JARVICE supports using external Kubernetes services to load balance and route traffic to interactive user jobs. The use case is mostly to support static IP or FQDN addresses that are persistent even between jobs starting and stopping, and may be desirable to use for long-running web services, etc.
A system administrator would create a Kubernetes Service that targets pods based on label selectors that JARVICE assigns at job start time. Each JARVICE job is made up of one or more pods, depending on the parallel scale a user selects at launch time. 3 basic modes exist:
- Single endpoint --> first pod in a job (e.g. for "login node" capabilities)
- Single endpoint --> any pod in a job (e.g. stateless web service started on all parallel workers of a job)
- Single endpoint --> mode 1 or 2 across multiple jobs
Additionally, multiple endpoints can also be used, but this is not a typical pattern. Ensuring proper configuration is up to the system administrator or service provider.
Services should be configured to select either jarvice-job-ipaddr
or jarvice-pod0-job-ipaddr
label/value pairs. An example snippet in a service definition would look like this:
selector:
jarvice-pod0-job-ipaddr: user1-foobar
Note the user1
prefix, which JARVICE automatically prepends based on the name of the logged in user so that one user cannot intercept another user's inbound traffic. This prefix is added whether jobs are started via API or web portal. The foobar
part is the tag the user inputs into the Task Builder in the portal or the ipaddr
key in the /jarvice/submit
JSON payload for job submission. The combination of the prefix and the user-specified tag must adhere to the rules specified in Labels and Selectors | Syntax and character set. Note that the key name itself will be either jarvice-job-ipaddr
or jarvice-pod0-job-ipaddr
, to target all pods in a job, or just the first pod, respectively.
The above example targets the first pod of a job where the user user1
specifies foobar
as the IP Address Tag in the Task Builder. To target all pods for any job the user user2
specifies the roundrobin
tag for, the service definition YAML snippet would look like this instead:
selector:
jarvice-job-ipaddr: user2-roundrobin
- The user-specified tag is case sensitive.
- Per the syntax and character set rules referred to above, the entire value must be 63 characters or less, including the JARVICE user name and the tag.
- If a user launches multiple jobs with the same tag specification, and a load balancer service is used, this becomes the "Single endpoint --> mode 1 or 2 across multiple jobs" mode.
- If using multi-tenant network policies, the service must adhere to the rules configured for external load balancers and ingress controllers. See JARVICE Multi-tenant Overview for details.

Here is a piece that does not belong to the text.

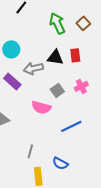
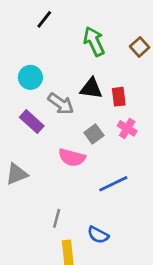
brown square: (83, 23) -> (140, 47), moved
red rectangle: (75, 55) -> (119, 97), moved
gray arrow: (33, 68) -> (61, 104), turned -132
pink cross: (81, 86) -> (127, 128), turned -32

- The load balancing algorithm of the external service is out of scope of JARVICE, and may produce different than intended results for the modes described in Pattern Overview; for best results, the first mode (Single endpoint --> first pod in a job) is recommended as most likely to work as intended regardless of application.
Users must enter the case sensitive tag given to them by service providers or system administrators, minus the username prefix which is implied and cannot be changed. This can be done in the Task Builder's OPTIONAL tab in the web portal, or via the ipaddr
key in the /jarvice/submit
JSON payload. Note that the name of the key is historic - it refers to tag rather than actual IP address in this version of JARVICE.